Wednesday, 27 January 2010


Don’t you just hate those bankers? They’re the parasites of our society, the folks who get bailed out by the government and then pay themselves massive bonuses. Aren’t they?

Well it’s not quite as simple as that. True, the banking world has played a big part in the mess we’re in by its reckless lending and paying out of obscene bonuses. And of course it’s galling when banks that were bailed out with public money are found to be still paying big bonuses just a few months after receiving state help.

But there’s a simple truth in all this – if bashing the banks were straight forward, you can be sure the government would have done it long ago.

The problem is that taxes from banking make such a sizeable contribution to the money governments have to spend – one estimate I read put it at 12 per cent – that if we bash the banks, we will find there’s less money available for many of the things we take for granted that the state currently funds.

So how do we get round the problem? The task is to find a solution that keeps the banks contributing to the economy without them enjoying a position where they effectively hold the government to ransom.

Labour’s approach has been to introduce a tax on bonuses. That sounds all very reasonable, except it doesn’t work as there are so many ways round it.

We’re not exactly sure what the Conservatives would do if they got into government.

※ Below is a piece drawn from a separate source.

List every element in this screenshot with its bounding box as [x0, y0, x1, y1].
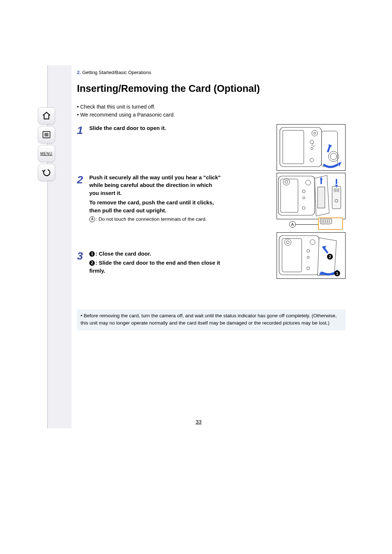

I can understand David Cameron keeping his cards close to his chest, but it does mean he’s asking voters to take a leap of faith in supporting his party, and given the close links between Conservatives and bankers, I have no confidence that any action a Tory government would take would amount to more than tokenism.

The Lib Dem approach is to concentrate on taxing bank profits, not bank bonuses. That way the overall operations of a bank get taxed rather than just bonuses. Apart from being fairer, it would have the additional benefit that we’d avoid discriminating against people working at the lower end of the banking industry who get a large part of their modest pay in bonuses.

We have other finance policies too that are relevant to the bank issue, such as breaking up the banks that are in state ownership so they don’t become massive units that can’t respond to changing conditions; insisting that state ownership should mean an obligation to lend to solid British companies; and closing tax loopholes for the very rich so everyone pays the amount of tax they should be paying.

Despite the understandable public anger, dealing with the banks is a balancing act. What the Liberal Democrats have is a policy that aims to build a banking system of the future that is viable for the country as well as the banks themselves. That is more constructive than policies that offer a sop to popular anger, or offer nothing of substance at all.